Un nouveau poste qui correspond parfaitement à ses qualités
La machine est lancée. Il n’aura pas fallu un an à ce jeune ailier supersonique pour faire sa place dans l’effectif pléthorique des Bavarois, et ce n’est pas la nomination d’Hansi Flick sur le banc en novembre qui va changer les choses. « Je pensais qu’il avait les qualités pour être titulaire au Bayern, mais je ne pensais pas que ce serait si rapide, s’extasie aujourd’hui Carl Robinson, son ancien entraîneur à Vancouver. Il a été excellent cette année et a montré une progression impressionnante. Son niveau a encore augmenté parce qu’il semble être désormais convaincu qu’il a sa place là-bas. » Une place qu’il a donc trouvée sur le flanc gauche de la défense, un poste pourtant loin d’être naturel pour lui. Même si son évolution vers un profil plus défensif n’étonne pas Robinson : « Il a les qualités pour jouer à ce poste et, avec ces qualités, on peut peser sur un match en partant de plus bas, estime-t-il. Être capable de s’adapter à différents postes est un superbe atout. »
36.51 – Seit Erfassung der Tracking-Daten 2013/14 sprintete kein Spieler in einem #Bundesliga-Spiel so schnell wie Alphonso Davies im Spiel gegen Werder Bremem (36.51 km/h). Lichtgeschwindigkeit. #SVWFCB pic.twitter.com/MJDToYC3yR
— OptaFranz (@OptaFranz) June 16, 2020
Mais ces qualités justement, quelles sont-elles ? La vitesse, déjà. « Alphonso c’est un jeune ultra puissant, très très rapide, pose Piette.
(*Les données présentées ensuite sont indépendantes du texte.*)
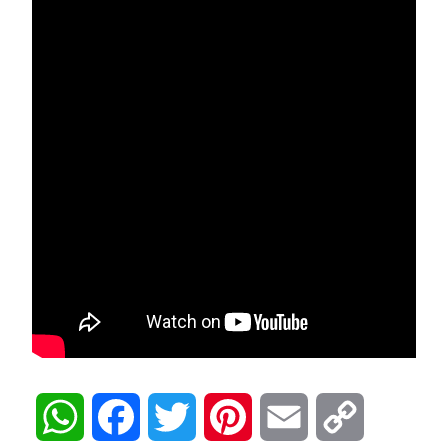
WhatsApp
Facebook
Twitter
Pinterest
Email
Copy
Ce n’est pas difficile de se rendre compte que c’est sa première qualité. » En effet : le bonhomme a été flashé à 36,5 km/h le 16 juin dernier, record en Bundesliga. Mais ce n’est pas tout. S’il dribble beaucoup (4,4 dribbles tentés par match, deuxième total de BuLi), Davies impressionne également par ses capacités à (bien) défendre, comme l’illustrent ses statistiques cette saison : 62,1% de duels aériens remportés, une belle performance pour un gars qui facture 1,81m sous la toise, ou encore 2,4 tacles réalisés par match, dixième joueur du championnat allemand dans le domaine, meilleur total de son équipe. Des qualités défensives déjà aperçues du temps où il jouait de l’autre côté de l’océan, même sur le front de l’attaque. « Il était toujours en train d’apprendre les positions pour défendre, détaille encore Robinson. Ses appuis sont excellents et il est capable de se replacer grâce à sa vitesse. Quand son équipe a la possession du ballon, il y a moins de défense à faire ! » Et quand il n’est pas sur le terrain ? Alphonso est juste un jeune homme heureux. « Il danse toujours », rit Samuel Piette. Et, comme tous les gamins de 19 ans aujourd’hui, il le fait surtout sur les réseaux sociaux. Instagram, Twitter, évidemment, mais surtout TikTok, où il fait rigoler ses 1,3 million d’abonnés avec des blagues, des gags et des parodies. Attaquant, défenseur, star de TikTok : « Phonzie » sait tout faire, et excelle partout. Pour lui, ce n’est que le début des « Happy days ».